Зачем ценить мнение полдюжины баранов, которые пренебрежительно поругивают выдающегося человека! Кто же не может найти счастья в том, что он есть, обращается к тому, чем он является в чужом представлении – крайне скудный источник счастья. Надо усвоить истину, что каждый живет в собственной шкуре, а не во мнении других. Придавать чрезмерную ценность мнению других – всеобщий предрассудок. Влияние сказывается в рабском трепете: «что скажут», в том, как
Вергилий вонзает кинжал в сердце дочери, или как ради посмертной славы жертвуют всем, и даже жизнью. Преступая границы целесообразности, это превращается во всеобщую манию. Половина тревог и огорчений – от заботы о чужом мнении. Этот недочет нашей культуры разветвляется на честолюбие, тщеславие и гордость. Гордость – готовое убеждение субъекта в своей высокой ценности, а тщеславие – желание вызвать это убеждение
в других. Гордость – уважение самого себя изнутри, тщеславие – стремление приобрести его извне. На гордость нападают те, кто не имеют, чем гордиться. При глупой наглости большинства обладателю внутренних достоинств надо открыто выказывать их. Скромность – подспорье для болванов, она заставляет человека говорить про себя, что он такой же болван, как другие. Самая дешевая гордость – национальная.

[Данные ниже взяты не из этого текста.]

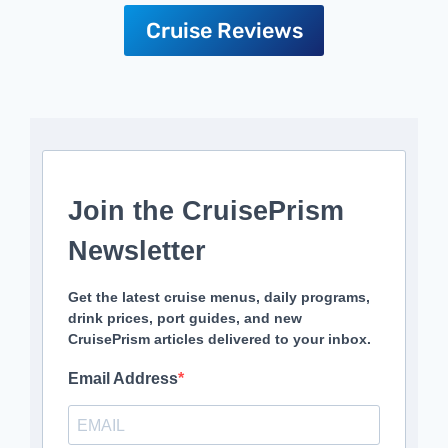
Cruise Reviews
Join the CruisePrism
Newsletter
Get the latest cruise menus, daily programs,
drink prices, port guides, and new
CruisePrism articles delivered to your inbox.
Email Address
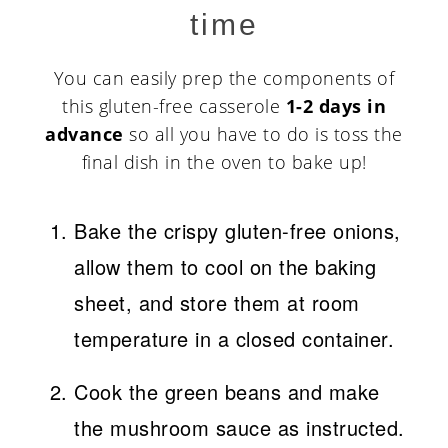
time
You can easily prep the components of
this gluten-free casserole
1-2 days in
advance
so all you have to do is toss the
final dish in the oven to bake up!
Bake the crispy gluten-free onions,
allow them to cool on the baking
sheet, and store them at room
temperature in a closed container.
Cook the green beans and make
the mushroom sauce as instructed.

Каждая нация насмехается над другими, и все они в одинаковой степени правы. Ценность чина, как ни важен он в глазах толпы, условна. Ордена – это векселя, выданные на общественное мнение, сберегающие государству крупные суммы, заменяя денежное вознаграждение. Можно сказать, что честь – это внешняя совесть, а совесть – внутренняя честь, но это определение было бы скоре блестящим, чем ясным и глубоким.
Высокая ценность, признаваемая за четью, заключается в том, что человек слаб, и лишь в сообществе с другими может сделать многое. Чтобы считаться полноправным членом общества, важна честь. Есть несколько видов чести. Гражданская честь охватывает самую широкую сферу и заключается в уважении прав каждого, запрещении пользоваться несправедливыми и запрещенными законом средствами. Слава имеет положительный характер, ее надо завоевывать.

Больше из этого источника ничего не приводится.